Shadow health secretary and Labour politician Jonathan Ashworth is planning to visit Brussels in the latest show of Labour’s push to build links with EU figures.
Talking down the UK’s ability to cope outside the EU, sources reveal Mr Ashworth will say the NHS is “absolutely reliant” on European workers and Labour would guarantee their rights while ensuring the NHS and care sector can continue to recruit the staff needed after Brexit.
He will also promise that Labour would ensure medics and carers from other EU states the freedom continue to be able to work in the UK after it has left the bloc.
Feeling it is “utterly unacceptable” for there to be uncertainty about the arrangements after Brexit, he will say Labour would seek to remain part of the European Medicines Agency (EMA).
On top of this, Labour would prioritise the negotiation of continued access to reciprocal healthcare schemes or a comparable alternative and stay part of the Horizon 2020 agreement on research funding.
Prime Minister Theresa May used her Mansion House speech to share intentions on remaining part of the EMA, calling for a “far-reaching science and innovation pact” with the EU.
Taking aim at Mrs May’s plans, Mr Ashworth will vow Labour will not sign off on a Brexit deal “that turns the clock back on medical innovation” or means patients face extended waits for new treatments.
Setting out his Brexit “red line”, the Labour MP will say: “Given the scale of trade between the UK and the EU on medicines, but perhaps more fundamentally given disease knows no borders, it would be great folly to dismiss the huge benefits that the UK and the EU27 have gained from our close relationship over the past 40 years.
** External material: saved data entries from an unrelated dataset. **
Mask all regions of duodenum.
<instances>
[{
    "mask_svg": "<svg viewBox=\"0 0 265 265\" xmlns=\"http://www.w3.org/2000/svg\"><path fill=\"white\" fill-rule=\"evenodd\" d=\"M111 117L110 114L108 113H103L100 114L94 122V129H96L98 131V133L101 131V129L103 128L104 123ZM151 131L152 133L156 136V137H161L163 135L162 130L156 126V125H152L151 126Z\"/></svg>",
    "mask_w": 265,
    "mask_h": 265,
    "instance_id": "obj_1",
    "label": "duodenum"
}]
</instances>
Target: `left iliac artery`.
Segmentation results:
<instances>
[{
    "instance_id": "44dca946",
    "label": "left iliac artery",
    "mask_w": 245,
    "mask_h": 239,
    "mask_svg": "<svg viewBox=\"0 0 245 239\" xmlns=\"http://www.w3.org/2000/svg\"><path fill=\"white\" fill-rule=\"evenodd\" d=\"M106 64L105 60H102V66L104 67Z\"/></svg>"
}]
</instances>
“It is utterly unacceptable to put patient safety at risk because of lack of certainty about medicine regulation post-Brexit.
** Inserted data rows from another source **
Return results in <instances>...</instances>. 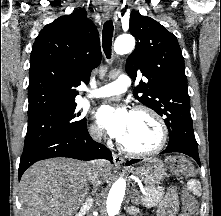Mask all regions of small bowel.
<instances>
[{
	"mask_svg": "<svg viewBox=\"0 0 221 216\" xmlns=\"http://www.w3.org/2000/svg\"><path fill=\"white\" fill-rule=\"evenodd\" d=\"M177 193L175 189H170L161 207V216H177ZM178 216H183L182 214Z\"/></svg>",
	"mask_w": 221,
	"mask_h": 216,
	"instance_id": "c3829d8e",
	"label": "small bowel"
}]
</instances>
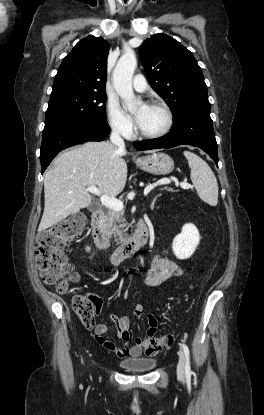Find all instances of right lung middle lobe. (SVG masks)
I'll use <instances>...</instances> for the list:
<instances>
[{
  "mask_svg": "<svg viewBox=\"0 0 264 415\" xmlns=\"http://www.w3.org/2000/svg\"><path fill=\"white\" fill-rule=\"evenodd\" d=\"M105 92H64L50 97L45 127L73 121H107Z\"/></svg>",
  "mask_w": 264,
  "mask_h": 415,
  "instance_id": "1",
  "label": "right lung middle lobe"
}]
</instances>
“Slow progress on reaching a deal could mean delays accessing potentially life-saving treatments, harming patient and public health in both the UK and EU.
“Labour will not sign off on a Brexit deal that turns the clock back on medical innovation or sees patients in the UK having to wait longer to get access to life-changing treatments.
“It is a red line for me and it is a red line for the Labour Party.”
The Conservatives have dismissed Mr Ashworth’s claims as “opportunistic scaremongering”.
A spokesman said: “While we will seek to remain part of the European Medicines Agency, we have been clear that no matter what people will of course still have access to the medicine they need.”